The new issue was for €10 million, increased to €12 million after the overallotment option of €2 million was taken up. This was substantially more than the value maturing.

Maltese bonds are, at present, very attractive propositions. The returns they offer - 7.5 per cent on the Mediterranean Investment Holdings bond, seven per cent on MIDI's paper, 6.75 per cent for the United Finance issue and 5.9 per cent on HSBC's Subordinated Bond - are good, and prices have been holding up well as bond markets outside Malta have dropped sharply.

"The Maltese tend to hold their bonds to maturity," Mr Bonello says. "But they do trade them, even if in low volumes."

The implication is clear: the Maltese bond market is not the most liquid there is, but it does reflect the value of the investments listed with the Malta Stock Exchange.

Treasury bills are also drawing ever greater attention from the general public. "More of the

Treasury bill issues are being sold through the retail market," Mr Mizzi points out. "People call us with instructions to buy for every issue." He attributes this to two factors: in the current climate, the return on the treasury bills means that people who would not have invested in the money markets are now looking on them more favourably, and secondly, the simplification of the buying process.

"Now all people need to do to buy a treasury bill is instruct us to do so," Mr Mizzi says.

Mr Bonello points out that the registration schemes for assets held outside Malta led to some €1.2 billion being declared. Some of this money was repatriated immediately and invested in property or on the Malta Stock Exchange. But not all of it.
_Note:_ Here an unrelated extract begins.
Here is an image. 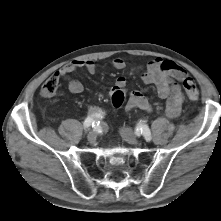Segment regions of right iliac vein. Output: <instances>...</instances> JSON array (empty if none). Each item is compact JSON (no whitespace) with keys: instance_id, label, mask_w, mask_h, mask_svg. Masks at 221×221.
<instances>
[{"instance_id":"right-iliac-vein-1","label":"right iliac vein","mask_w":221,"mask_h":221,"mask_svg":"<svg viewBox=\"0 0 221 221\" xmlns=\"http://www.w3.org/2000/svg\"><path fill=\"white\" fill-rule=\"evenodd\" d=\"M96 138H97V133L95 131L89 132V134L87 136L89 143H91V144L94 143L96 141Z\"/></svg>"}]
</instances>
Once it was legally declared, many people left their assets where they were.

This is quite likely the source of at least part of the funds that flood every new issue in Malta, Mr Bonello suggests, adding that Midi's euro/sterling offer was a wise decision. With current exchange rates, the dual denomination removes at least some of the pain involved in bring money from the UK into the eurozone - making this money available to finance Maltese businesses.